I know that $\sigma =(1 2 \ldots n)$ and $\tau =(1 2)$ together should generate the symmetric group by virtue of conjugation, i.e.

$(\sigma)^k \circ \tau \circ (\sigma^{-1})^k = (k+1, k+2)$; we know that the set of adjacent transpositions generates $S_n$, so we're done.

However-- and I realize that this question is incredibly dumb-- when I try this for $n=3$, I should have that $\sigma \circ \tau \circ \sigma^{-1} = (2 3)$. But I get

$\sigma \circ \tau = (1 2 3) \circ (1 2) = (2 3)$ when I work it out by hand, writing out the digits and physically switching them; then $(2 3)\circ \sigma^{-1}= (1 3)$. What am I doing wrong?

EDIT: I'd confused sigma and tau.
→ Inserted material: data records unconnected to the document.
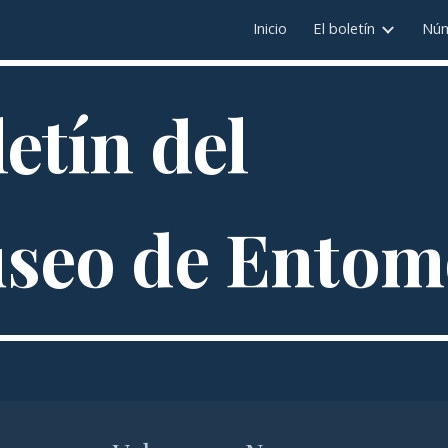
Inicio
El boletín
Núm
ip to main content
Skip to navigat
etín del 
seo de Entom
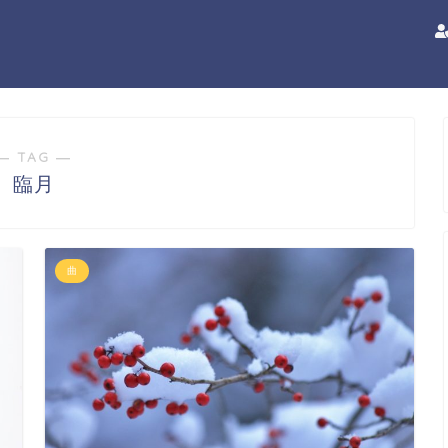
― TAG ―
臨月
曲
I've edited the question to reflect this.

Solution 1:

Please NOTE: the answer below was written based on the original post: $$\sigma = (12), \;\tau = (123 \cdots n)$$

The original post has now been edited.

When composing $\sigma\circ \tau \circ \sigma^{-1}$, we can first compose $\alpha = \tau \circ \sigma^{-1}$, and then compose $\sigma(\alpha)$. (Or else first compose $\sigma \circ \tau = \beta,$ and then compose $\beta(\sigma^{-1}).$

In your case $\tau\circ \sigma^{-1} = (123)(12) = (13)$, and then $\sigma\circ(\tau\circ \sigma^{-1}) = (12)(13) = (132).$

And as Daniel Fischer points out, you seem to have confused yourself when you conclude

$$(\sigma)^k \circ \tau \circ (\sigma^{-1})^k = (k+1, k+2)$$

In fact, with $\tau = (1 2 3 \cdots n)$, we have that $\sigma^k\circ \tau \circ \sigma^{-k}$ must then be an $n$-cycle, as is $\tau$.